:: MATERIALS PROVIDED
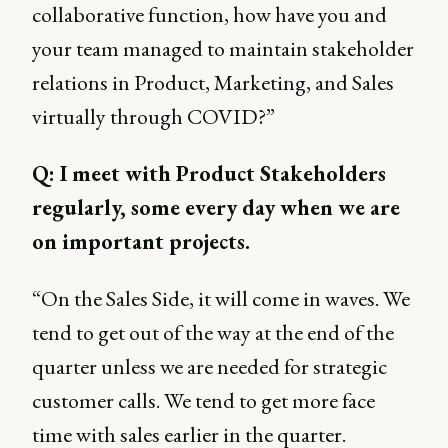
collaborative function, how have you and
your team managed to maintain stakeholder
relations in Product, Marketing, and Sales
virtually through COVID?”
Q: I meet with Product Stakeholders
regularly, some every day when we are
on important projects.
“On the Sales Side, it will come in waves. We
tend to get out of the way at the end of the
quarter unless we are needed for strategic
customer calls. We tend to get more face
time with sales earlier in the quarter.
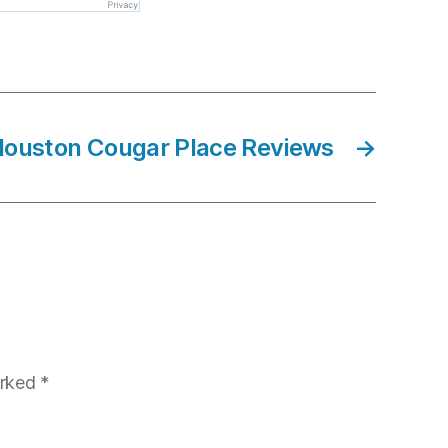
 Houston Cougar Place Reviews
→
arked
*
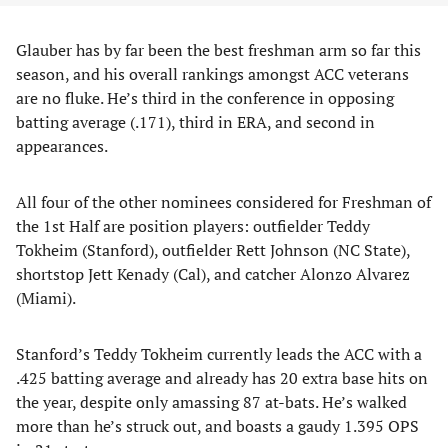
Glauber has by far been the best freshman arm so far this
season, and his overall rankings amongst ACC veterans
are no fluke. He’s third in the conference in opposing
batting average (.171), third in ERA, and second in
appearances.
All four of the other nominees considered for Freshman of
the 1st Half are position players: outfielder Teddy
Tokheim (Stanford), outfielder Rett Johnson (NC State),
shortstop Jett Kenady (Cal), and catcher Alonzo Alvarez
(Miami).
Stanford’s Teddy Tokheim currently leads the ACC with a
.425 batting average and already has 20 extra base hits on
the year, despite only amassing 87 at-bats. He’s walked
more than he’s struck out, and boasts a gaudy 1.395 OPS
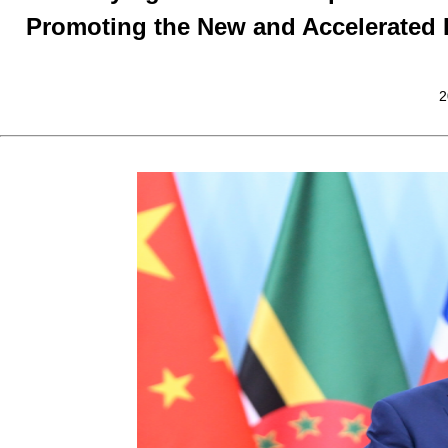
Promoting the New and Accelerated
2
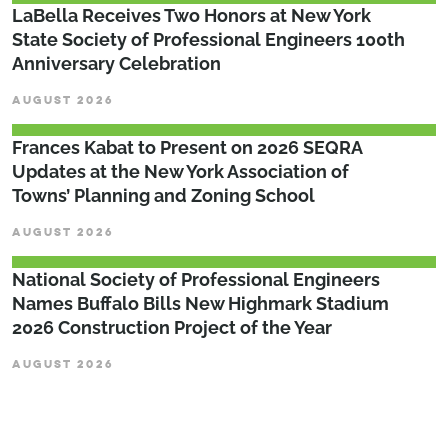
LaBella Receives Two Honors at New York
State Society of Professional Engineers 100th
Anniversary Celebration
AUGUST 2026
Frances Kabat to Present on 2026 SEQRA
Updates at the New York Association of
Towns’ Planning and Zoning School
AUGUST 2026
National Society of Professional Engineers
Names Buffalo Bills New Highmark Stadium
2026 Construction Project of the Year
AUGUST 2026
::::
Begin at the first line of the entries and end at the line containing "are no fluke.": write out each line exactly, skipping pictures.

REPLY -
collaborative function, how have you and
your team managed to maintain stakeholder
relations in Product, Marketing, and Sales
virtually through COVID?”
Q: I meet with Product Stakeholders
regularly, some every day when we are
on important projects.
“On the Sales Side, it will come in waves. We
tend to get out of the way at the end of the
quarter unless we are needed for strategic
customer calls. We tend to get more face
time with sales earlier in the quarter.
 Houston Cougar Place Reviews
→
arked
*
Glauber has by far been the best freshman arm so far this
season, and his overall rankings amongst ACC veterans
are no fluke. He’s third in the conference in opposing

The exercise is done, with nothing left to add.